**Work to complete**
Starting with the line that has "Wat Is Dan Liefde? neemt" in the records below and ending with the line that has "ctuel, il me", output those lines exactly and nothing more; omit the pictures.

[Extracted page text data]
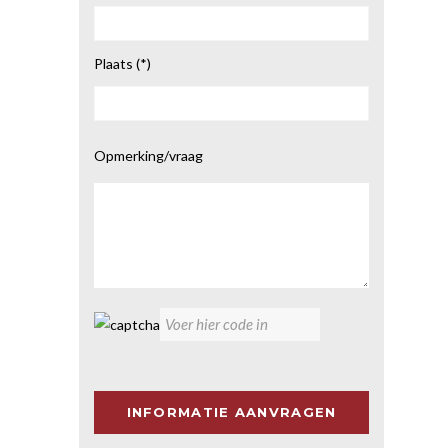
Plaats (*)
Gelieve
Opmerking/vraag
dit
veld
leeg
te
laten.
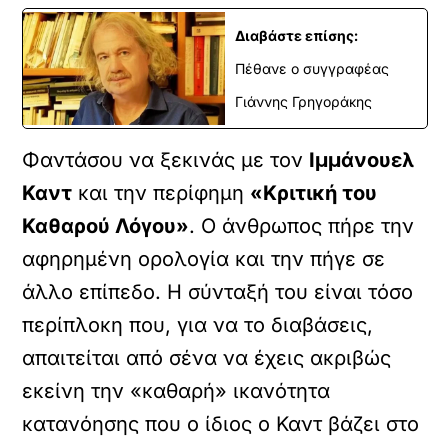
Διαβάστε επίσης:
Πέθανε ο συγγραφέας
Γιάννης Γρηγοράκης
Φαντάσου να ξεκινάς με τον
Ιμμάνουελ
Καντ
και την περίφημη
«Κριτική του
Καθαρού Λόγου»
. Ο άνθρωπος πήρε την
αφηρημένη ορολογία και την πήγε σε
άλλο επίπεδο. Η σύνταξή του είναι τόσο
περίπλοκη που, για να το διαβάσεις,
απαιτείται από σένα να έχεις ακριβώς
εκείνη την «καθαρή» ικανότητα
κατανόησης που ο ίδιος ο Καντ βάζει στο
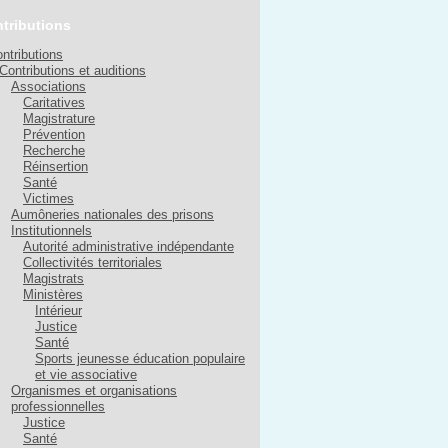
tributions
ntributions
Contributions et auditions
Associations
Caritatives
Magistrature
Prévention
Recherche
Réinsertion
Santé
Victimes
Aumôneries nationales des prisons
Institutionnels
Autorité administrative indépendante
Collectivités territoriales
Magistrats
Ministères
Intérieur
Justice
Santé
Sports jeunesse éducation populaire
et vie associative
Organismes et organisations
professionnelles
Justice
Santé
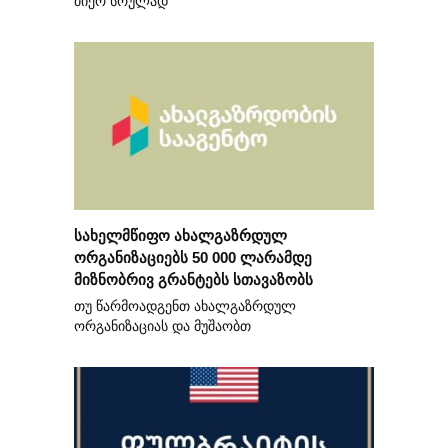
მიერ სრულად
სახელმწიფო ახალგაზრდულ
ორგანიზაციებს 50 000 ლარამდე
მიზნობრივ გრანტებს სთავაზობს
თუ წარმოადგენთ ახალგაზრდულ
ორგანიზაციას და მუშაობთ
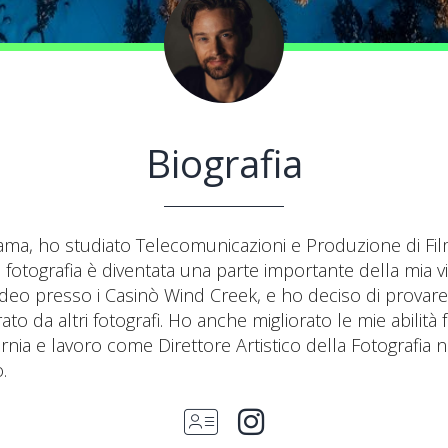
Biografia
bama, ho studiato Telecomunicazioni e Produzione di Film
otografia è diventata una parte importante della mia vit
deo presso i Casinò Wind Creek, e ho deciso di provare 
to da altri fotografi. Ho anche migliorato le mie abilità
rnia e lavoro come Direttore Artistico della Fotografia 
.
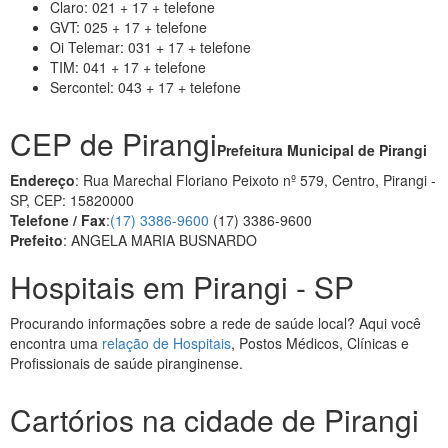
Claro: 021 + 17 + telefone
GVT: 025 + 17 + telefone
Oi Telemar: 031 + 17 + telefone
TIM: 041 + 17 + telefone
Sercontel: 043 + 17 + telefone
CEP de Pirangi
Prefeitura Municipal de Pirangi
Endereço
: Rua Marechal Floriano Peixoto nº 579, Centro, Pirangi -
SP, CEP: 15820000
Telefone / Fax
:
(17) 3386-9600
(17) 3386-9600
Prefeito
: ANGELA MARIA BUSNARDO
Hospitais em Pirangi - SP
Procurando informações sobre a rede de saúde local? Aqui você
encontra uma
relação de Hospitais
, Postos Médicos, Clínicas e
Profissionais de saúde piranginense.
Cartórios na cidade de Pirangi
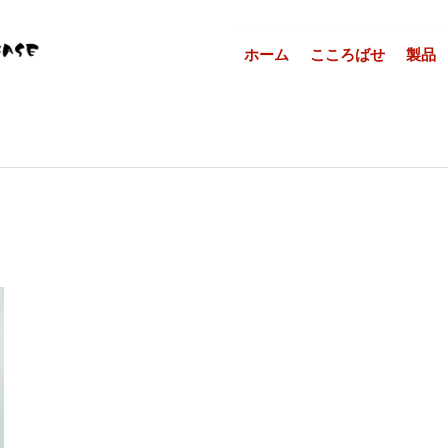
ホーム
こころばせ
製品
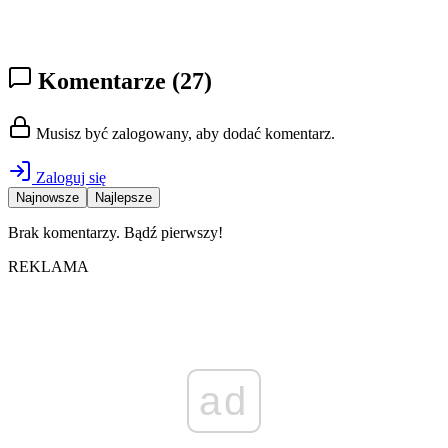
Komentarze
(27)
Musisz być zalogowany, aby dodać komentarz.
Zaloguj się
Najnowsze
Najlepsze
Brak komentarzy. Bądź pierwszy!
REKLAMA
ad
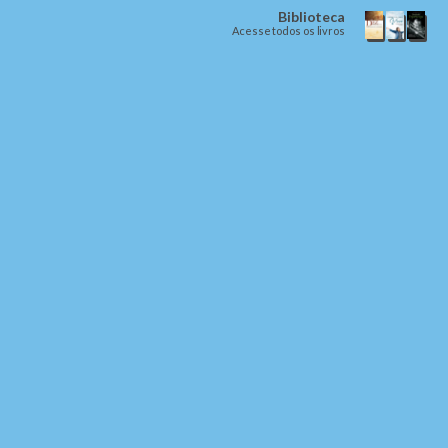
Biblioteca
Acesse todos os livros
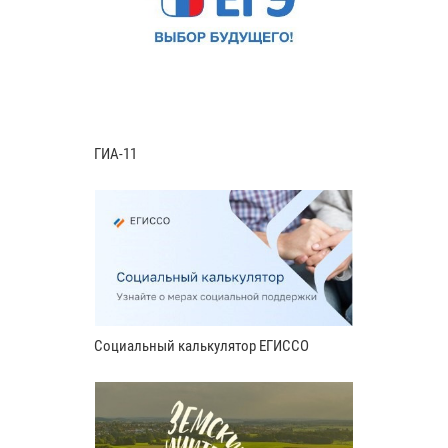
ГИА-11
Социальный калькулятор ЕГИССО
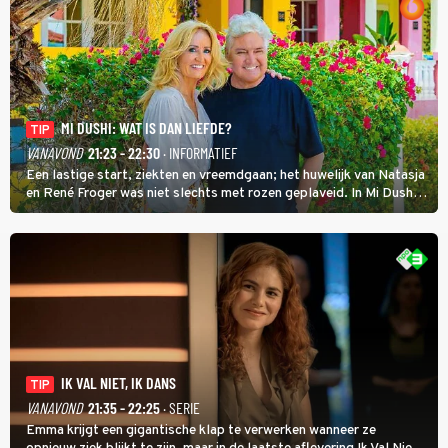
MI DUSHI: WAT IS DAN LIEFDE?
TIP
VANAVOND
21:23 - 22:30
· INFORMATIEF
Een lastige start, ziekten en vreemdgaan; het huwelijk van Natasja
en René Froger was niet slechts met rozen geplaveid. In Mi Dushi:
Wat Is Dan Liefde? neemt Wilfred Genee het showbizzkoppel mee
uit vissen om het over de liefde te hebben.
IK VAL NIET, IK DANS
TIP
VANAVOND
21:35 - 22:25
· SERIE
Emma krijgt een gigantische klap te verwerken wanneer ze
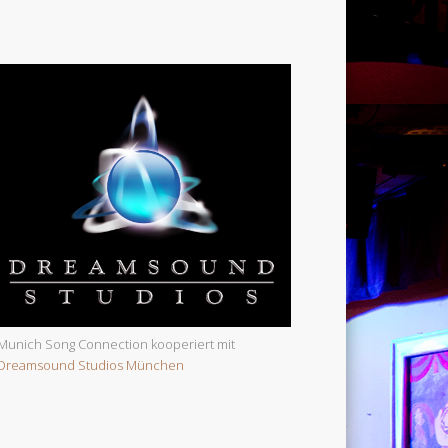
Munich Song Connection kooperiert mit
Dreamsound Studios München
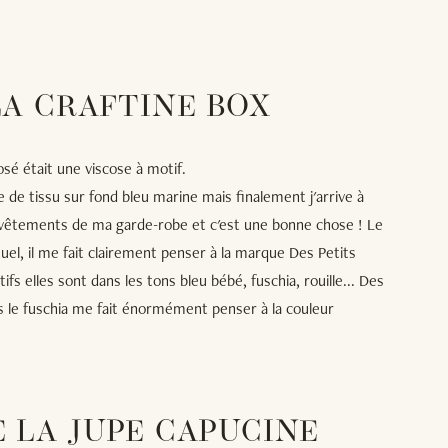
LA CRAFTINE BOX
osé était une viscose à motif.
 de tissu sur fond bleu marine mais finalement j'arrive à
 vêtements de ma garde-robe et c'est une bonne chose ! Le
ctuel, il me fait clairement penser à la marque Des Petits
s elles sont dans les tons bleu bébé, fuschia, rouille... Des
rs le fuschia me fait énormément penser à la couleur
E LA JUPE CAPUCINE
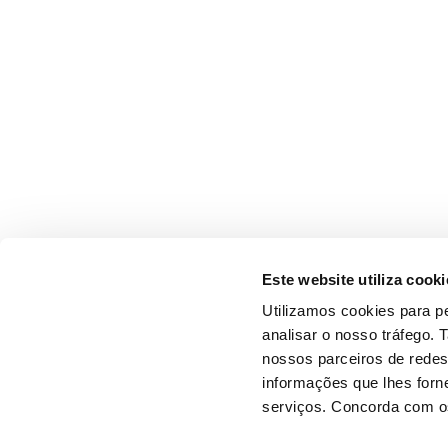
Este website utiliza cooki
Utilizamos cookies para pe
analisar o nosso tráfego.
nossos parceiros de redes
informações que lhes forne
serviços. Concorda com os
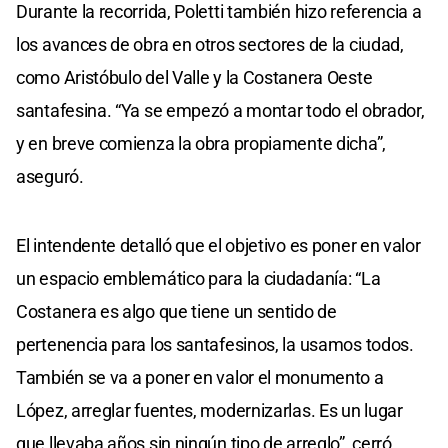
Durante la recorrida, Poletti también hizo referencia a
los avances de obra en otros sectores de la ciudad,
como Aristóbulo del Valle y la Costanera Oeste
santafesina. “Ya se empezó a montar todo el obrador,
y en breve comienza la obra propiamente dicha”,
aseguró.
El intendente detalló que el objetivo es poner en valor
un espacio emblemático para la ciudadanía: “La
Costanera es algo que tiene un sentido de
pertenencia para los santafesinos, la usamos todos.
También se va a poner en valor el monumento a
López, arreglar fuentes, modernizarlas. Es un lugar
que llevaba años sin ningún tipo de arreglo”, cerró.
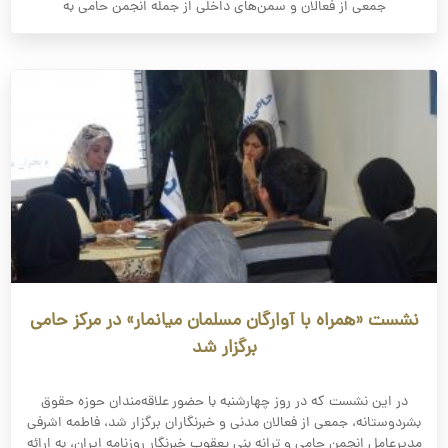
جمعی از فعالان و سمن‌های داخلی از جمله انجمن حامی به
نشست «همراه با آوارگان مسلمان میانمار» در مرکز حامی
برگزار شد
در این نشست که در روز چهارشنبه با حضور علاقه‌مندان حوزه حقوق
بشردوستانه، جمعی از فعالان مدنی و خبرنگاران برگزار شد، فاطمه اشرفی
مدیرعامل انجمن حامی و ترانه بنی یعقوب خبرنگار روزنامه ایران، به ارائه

**Expected answer**
Wat Is Dan Liefde? neemt Wilfred Genee het showbizzkoppel mee
uit vissen om het over de liefde te hebben.
IK VAL NIET, IK DANS
TIP
VANAVOND
21:35 - 22:25
· SERIE
Emma krijgt een gigantische klap te verwerken wanneer ze
Munich Song Connection kooperiert mit
Dreamsound Studios München
LA CRAFTINE BOX
osé était une viscose à motif.
 de tissu sur fond bleu marine mais finalement j'arrive à
 vêtements de ma garde-robe et c'est une bonne chose ! Le
ctuel, il me fait clairement penser à la marque Des Petits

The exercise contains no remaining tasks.